### Work to be completed
Find each line below that includes "chuẩn", then copy it.

*** Begin section ***

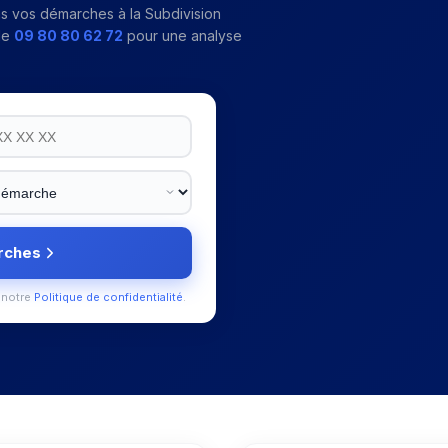
ns vos démarches à la
Subdivision
 le
09 80 80 62 72
pour une analyse
rches
 notre
Politique de confidentialité
.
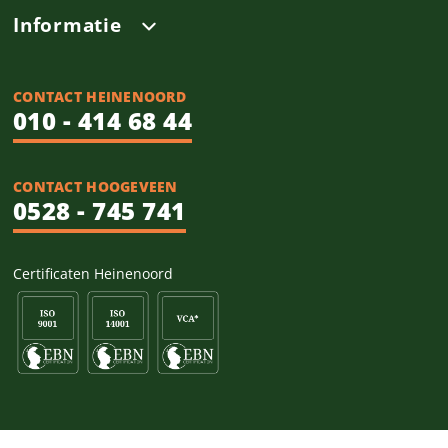
Informatie
CONTACT HEINENOORD
010 - 414 68 44
CONTACT HOOGEVEEN
0528 - 745 741
Certificaten Heinenoord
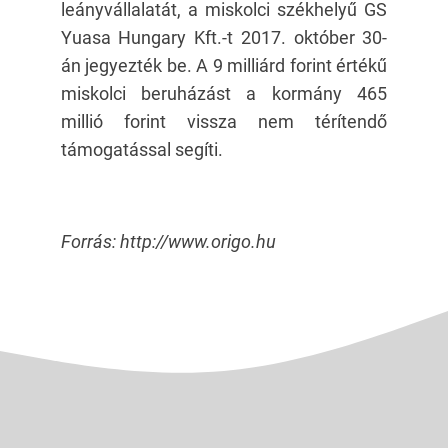
leányvállalatát, a miskolci székhelyű GS
Yuasa Hungary Kft.-t 2017. október 30-
án jegyezték be. A 9 milliárd forint értékű
miskolci beruházást a kormány 465
millió forint vissza nem térítendő
támogatással segíti.
Forrás: http://www.origo.hu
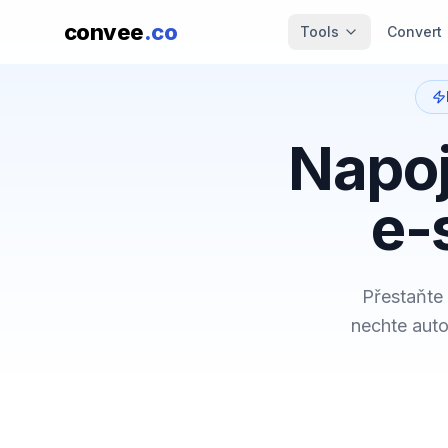
convee
.co
Tools
Convert
Napoj
e-
Přestaňte 
nechte auto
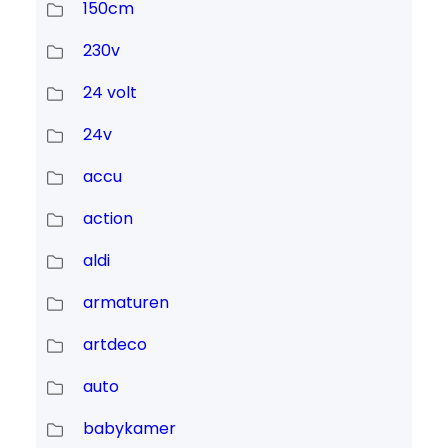
150cm
230v
24 volt
24v
accu
action
aldi
armaturen
artdeco
auto
babykamer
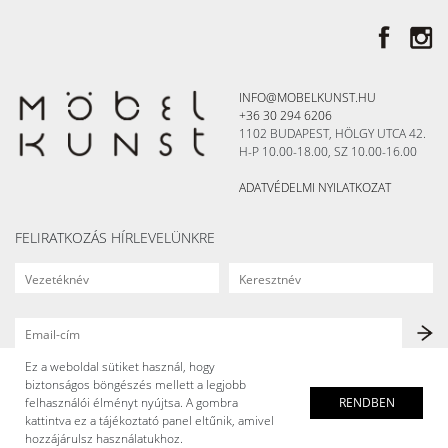
INFO@MOBELKUNST.HU
+36 30 294 6206
1102 BUDAPEST, HÖLGY UTCA 42.
H-P 10.00-18.00, SZ 10.00-16.00
ADATVÉDELMI NYILATKOZAT
FELIRATKOZÁS HÍRLEVELÜNKRE
Ez a weboldal sütiket használ, hogy
biztonságos böngészés mellett a legjobb
felhasználói élményt nyújtsa. A gombra
RENDBEN
kattintva ez a tájékoztató panel eltűnik, amivel
hozzájárulsz használatukhoz.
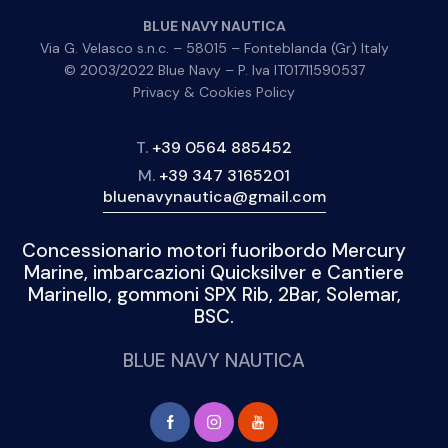
BLUE NAVY NAUTICA
Via G. Velasco s.n.c. – 58015 – Fonteblanda (Gr) Italy
© 2003/2022 Blue Navy – P. Iva IT01711590537
Privacy & Cookies Policy
T.
+39 0564 885452
M.
+39 347 3165201
bluenavynautica@gmail.com
Concessionario motori fuoribordo Mercury
Marine, imbarcazioni Quicksilver e Cantiere
Marinello, gommoni SPX Rib, 2Bar, Solemar,
BSC.
BLUE NAVY NAUTICA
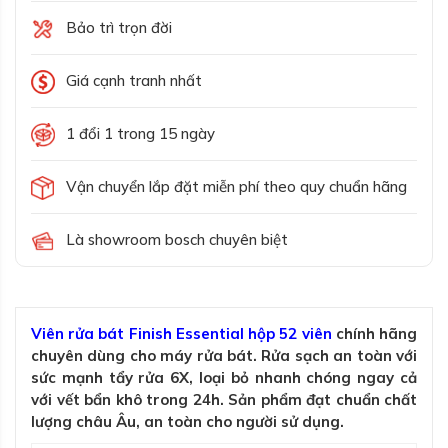
Bảo trì trọn đời
Giá cạnh tranh nhất
1 đổi 1 trong 15 ngày
Vận chuyển lắp đặt miễn phí theo quy chuẩn hãng
Là showroom bosch chuyên biệt
Viên rửa bát Finish Essential hộp 52 viên
chính hãng
chuyên dùng cho máy rửa bát. Rửa sạch an toàn với
sức mạnh tẩy rửa 6X, loại bỏ nhanh chóng ngay cả
với vết bẩn khô trong 24h. Sản phẩm đạt chuẩn chất
lượng châu Âu, an toàn cho người sử dụng.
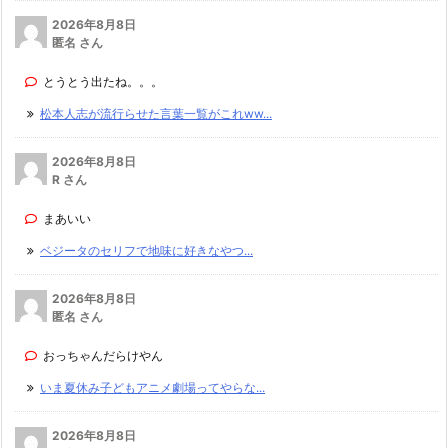
2026年8月8日
匿名 さん
とうとう出たね。。。
松本人志が流行らせた言葉一覧がこれww...
2026年8月8日
R さん
まあいい
ベジータのセリフで地味に好きなやつ...
2026年8月8日
匿名 さん
おっちゃんだらけやん
いま夏休み子どもアニメ劇場ってやらな...
2026年8月8日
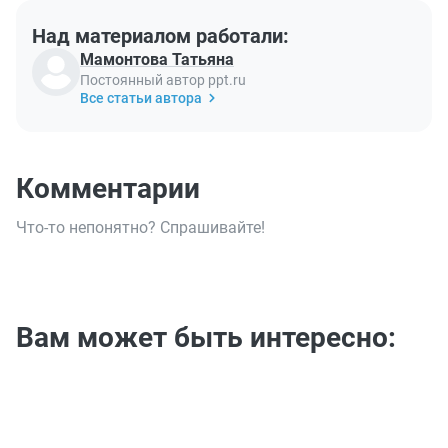
Над материалом работали:
Мамонтова Татьяна
Постоянный автор ppt.ru
Все статьи автора
Комментарии
Что-то непонятно? Спрашивайте!
Вам может быть интересно:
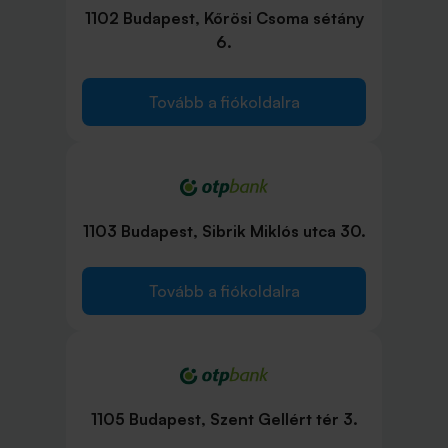
1102 Budapest, Kőrösi Csoma sétány
6.
Tovább a fiókoldalra
1103 Budapest, Sibrik Miklós utca 30.
Tovább a fiókoldalra
1105 Budapest, Szent Gellért tér 3.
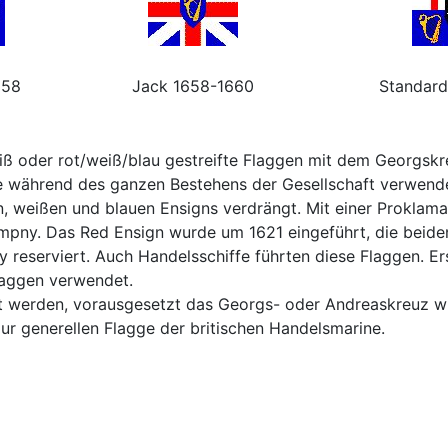
658
Jack 1658-1660
Standard
iß oder rot/weiß/blau gestreifte Flaggen mit dem Georgskre
e während des ganzen Bestehens der Gesellschaft verwende
en, weißen und blauen Ensigns verdrängt. Mit einer Prokla
ompny. Das Red Ensign wurde um 1621 eingeführt, die beid
 reserviert. Auch Handelsschiffe führten diese Flaggen. Ers
laggen verwendet.
 werden, vorausgesetzt das Georgs- oder Andreaskreuz wu
r generellen Flagge der britischen Handelsmarine.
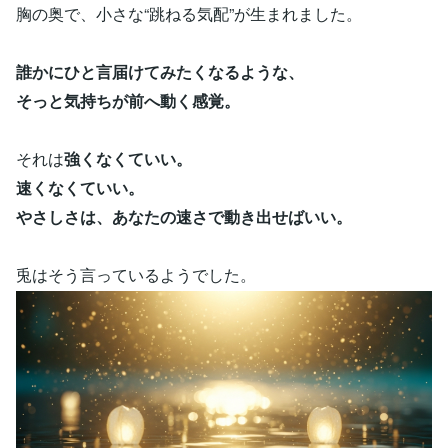
胸の奥で、小さな“跳ねる気配”が生まれました。
誰かにひと言届けてみたくなるような、
そっと気持ちが前へ動く感覚。
それは
強くなくていい。
速くなくていい。
やさしさは、あなたの速さで動き出せばいい。
兎はそう言っているようでした。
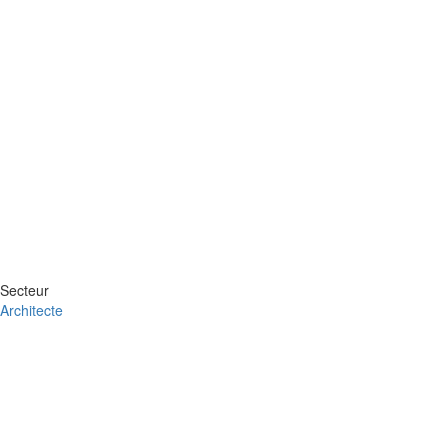
Secteur
Architecte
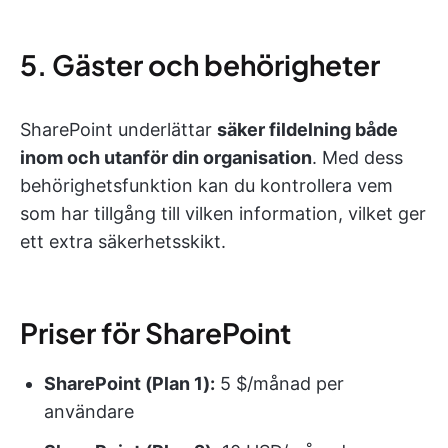
5. Gäster och behörigheter
SharePoint underlättar
säker fildelning både
inom och utanför din organisation
. Med dess
behörighetsfunktion kan du kontrollera vem
som har tillgång till vilken information, vilket ger
ett extra säkerhetsskikt.
Priser för SharePoint
SharePoint (Plan 1):
5 $/månad per
användare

*** End section ***

### Output below
Vận chuyển lắp đặt miễn phí theo quy chuẩn hãng
với vết bẩn khô trong 24h. Sản phẩm đạt chuẩn chất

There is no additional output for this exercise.